##### RECORDS FOR PROCESSING
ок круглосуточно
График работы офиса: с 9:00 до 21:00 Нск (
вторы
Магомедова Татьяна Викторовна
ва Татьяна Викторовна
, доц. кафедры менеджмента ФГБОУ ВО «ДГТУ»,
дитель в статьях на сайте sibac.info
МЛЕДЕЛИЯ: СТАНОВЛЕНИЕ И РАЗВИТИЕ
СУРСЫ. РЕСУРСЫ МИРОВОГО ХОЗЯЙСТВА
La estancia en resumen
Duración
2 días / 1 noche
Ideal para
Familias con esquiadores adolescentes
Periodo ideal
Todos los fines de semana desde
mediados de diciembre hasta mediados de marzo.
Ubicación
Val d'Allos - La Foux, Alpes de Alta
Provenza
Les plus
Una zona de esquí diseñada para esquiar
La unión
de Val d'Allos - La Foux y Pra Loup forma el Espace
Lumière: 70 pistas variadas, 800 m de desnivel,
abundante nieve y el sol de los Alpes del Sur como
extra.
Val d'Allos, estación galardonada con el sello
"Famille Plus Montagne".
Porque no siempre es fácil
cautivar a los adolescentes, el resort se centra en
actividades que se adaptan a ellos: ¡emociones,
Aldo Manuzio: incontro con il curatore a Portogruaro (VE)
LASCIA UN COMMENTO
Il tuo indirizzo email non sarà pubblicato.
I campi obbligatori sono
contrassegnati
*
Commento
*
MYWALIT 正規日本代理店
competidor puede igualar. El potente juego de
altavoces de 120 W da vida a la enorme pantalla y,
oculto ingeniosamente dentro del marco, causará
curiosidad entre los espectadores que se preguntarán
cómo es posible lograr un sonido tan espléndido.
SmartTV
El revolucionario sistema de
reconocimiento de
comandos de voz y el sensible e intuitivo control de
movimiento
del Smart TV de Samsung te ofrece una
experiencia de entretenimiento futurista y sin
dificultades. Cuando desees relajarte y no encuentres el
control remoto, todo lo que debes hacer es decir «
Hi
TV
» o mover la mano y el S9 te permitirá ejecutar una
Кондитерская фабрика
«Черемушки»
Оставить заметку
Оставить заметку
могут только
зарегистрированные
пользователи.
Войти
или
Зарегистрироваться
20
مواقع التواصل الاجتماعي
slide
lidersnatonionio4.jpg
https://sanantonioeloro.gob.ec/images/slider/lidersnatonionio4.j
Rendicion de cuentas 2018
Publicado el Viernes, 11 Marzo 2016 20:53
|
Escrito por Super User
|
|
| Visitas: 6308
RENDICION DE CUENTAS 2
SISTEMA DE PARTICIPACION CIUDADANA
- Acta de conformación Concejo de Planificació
##########
##### RECORDS FOR PROCESSING
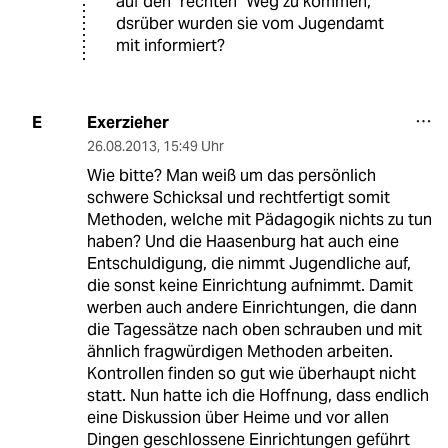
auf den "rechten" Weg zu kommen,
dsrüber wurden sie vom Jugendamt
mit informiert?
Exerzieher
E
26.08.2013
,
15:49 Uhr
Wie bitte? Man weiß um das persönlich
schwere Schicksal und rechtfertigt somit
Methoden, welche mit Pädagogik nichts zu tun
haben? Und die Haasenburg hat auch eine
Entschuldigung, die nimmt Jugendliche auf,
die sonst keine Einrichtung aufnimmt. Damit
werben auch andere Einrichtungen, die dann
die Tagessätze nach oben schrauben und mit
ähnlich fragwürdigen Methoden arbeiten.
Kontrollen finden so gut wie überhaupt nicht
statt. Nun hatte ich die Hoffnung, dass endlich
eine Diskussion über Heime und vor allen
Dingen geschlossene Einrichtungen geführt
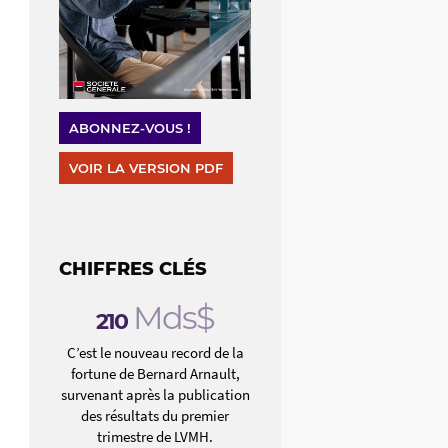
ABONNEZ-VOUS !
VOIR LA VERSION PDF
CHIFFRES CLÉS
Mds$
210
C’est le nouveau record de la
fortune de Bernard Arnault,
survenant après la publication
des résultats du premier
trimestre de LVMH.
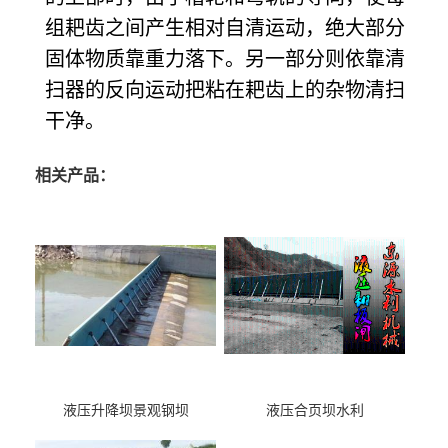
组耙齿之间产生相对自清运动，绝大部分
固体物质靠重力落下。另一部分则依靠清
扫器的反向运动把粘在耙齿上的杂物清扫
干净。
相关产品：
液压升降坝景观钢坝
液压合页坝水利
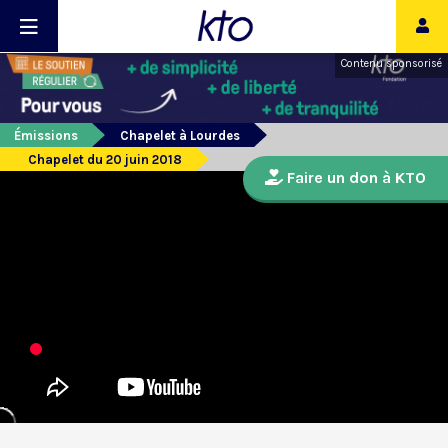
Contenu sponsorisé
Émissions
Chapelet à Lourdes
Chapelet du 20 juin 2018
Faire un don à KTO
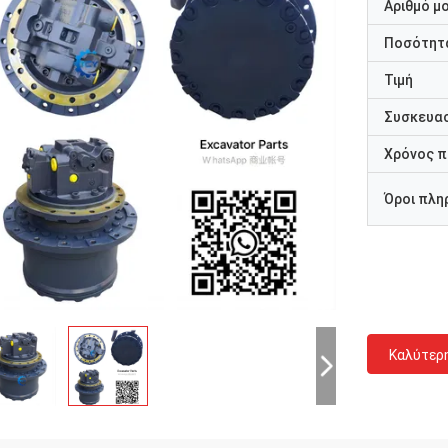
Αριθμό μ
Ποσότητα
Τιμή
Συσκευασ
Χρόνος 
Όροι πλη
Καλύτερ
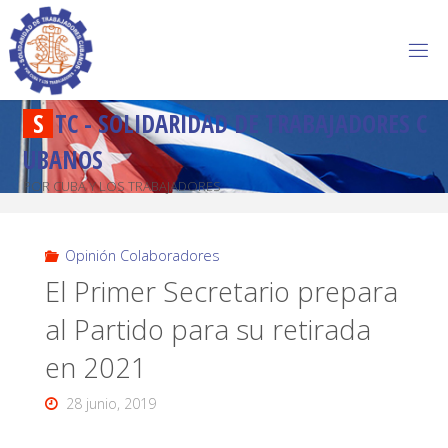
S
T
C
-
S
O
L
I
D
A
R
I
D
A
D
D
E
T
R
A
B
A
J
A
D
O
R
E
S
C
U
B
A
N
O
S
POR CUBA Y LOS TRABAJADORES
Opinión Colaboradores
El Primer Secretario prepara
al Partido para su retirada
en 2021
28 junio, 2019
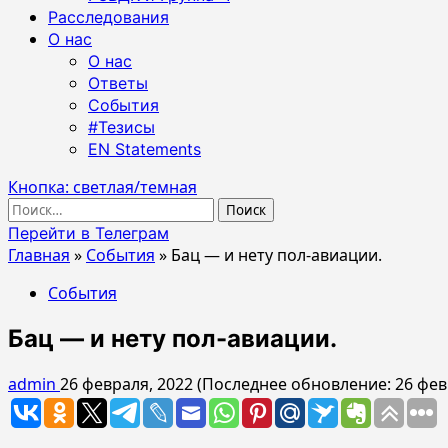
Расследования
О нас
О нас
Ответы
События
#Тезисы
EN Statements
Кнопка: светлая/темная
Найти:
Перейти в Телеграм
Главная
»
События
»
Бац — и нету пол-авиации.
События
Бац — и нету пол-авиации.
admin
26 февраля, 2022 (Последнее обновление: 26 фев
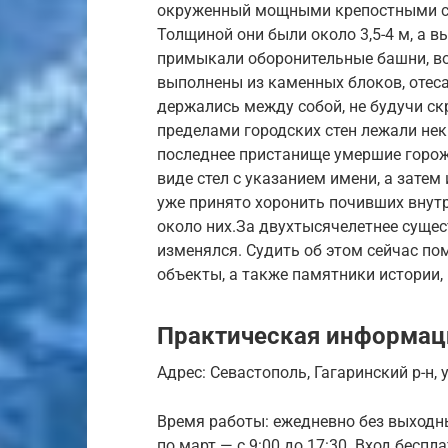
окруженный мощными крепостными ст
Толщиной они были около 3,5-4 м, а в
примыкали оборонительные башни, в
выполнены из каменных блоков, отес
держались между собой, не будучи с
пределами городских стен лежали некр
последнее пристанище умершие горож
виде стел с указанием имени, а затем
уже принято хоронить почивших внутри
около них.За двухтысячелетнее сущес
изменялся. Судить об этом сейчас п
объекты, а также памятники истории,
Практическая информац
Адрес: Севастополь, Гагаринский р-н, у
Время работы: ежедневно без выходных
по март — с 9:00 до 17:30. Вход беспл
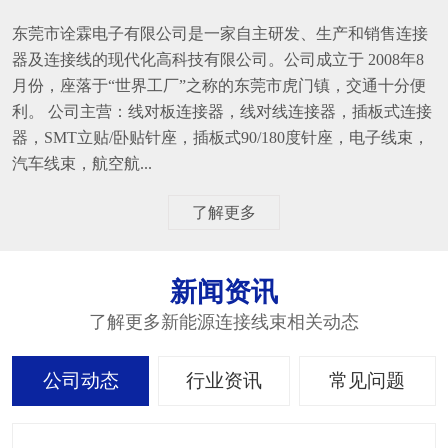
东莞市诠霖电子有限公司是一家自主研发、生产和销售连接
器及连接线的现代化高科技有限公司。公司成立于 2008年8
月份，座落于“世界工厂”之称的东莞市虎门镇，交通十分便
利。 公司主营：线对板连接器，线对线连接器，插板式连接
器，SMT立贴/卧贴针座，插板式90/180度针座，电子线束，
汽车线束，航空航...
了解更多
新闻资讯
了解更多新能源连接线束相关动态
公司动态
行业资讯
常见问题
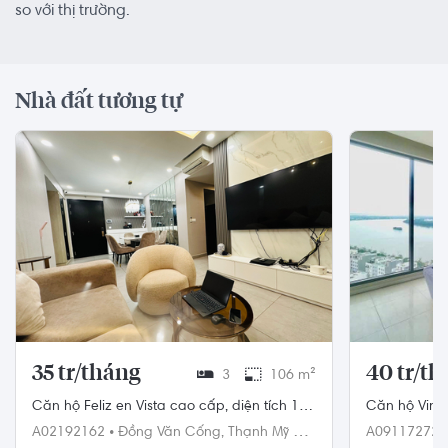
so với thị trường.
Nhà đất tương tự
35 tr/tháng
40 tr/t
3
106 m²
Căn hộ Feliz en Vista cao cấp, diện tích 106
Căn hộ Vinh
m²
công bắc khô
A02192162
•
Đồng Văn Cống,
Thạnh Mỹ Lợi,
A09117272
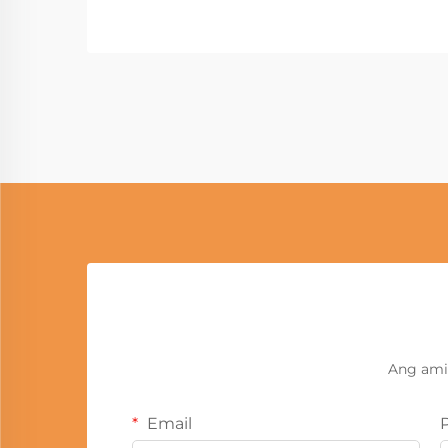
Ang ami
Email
##########
## TASK DIRECTIONS
Each line above that contains the word "Foux" should be returned.

## SOLUTION TO THIS TASK
Val d'Allos - La Foux, Alpes de Alta
de Val d'Allos - La Foux y Pra Loup forma el Espace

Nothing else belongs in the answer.